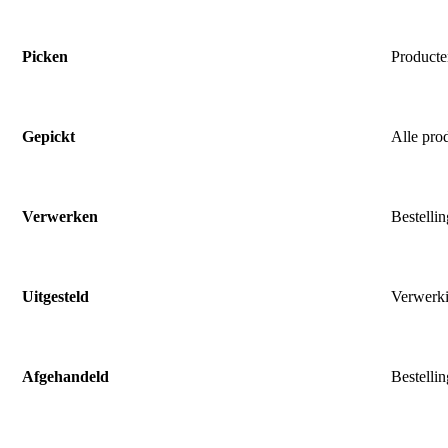
Picken
Producte
Gepickt
Alle pro
Verwerken
Bestelli
Uitgesteld
Verwerkin
Afgehandeld
Bestelli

EXERCISE
Repeat every record precisely. Any picture among them stays out of the copy.

REPLY TO THE EXERCISE
Picken
Producte
Gepickt
Alle pro
Verwerken
Bestelli
Uitgesteld
Verwerkin
Afgehandeld
Bestelli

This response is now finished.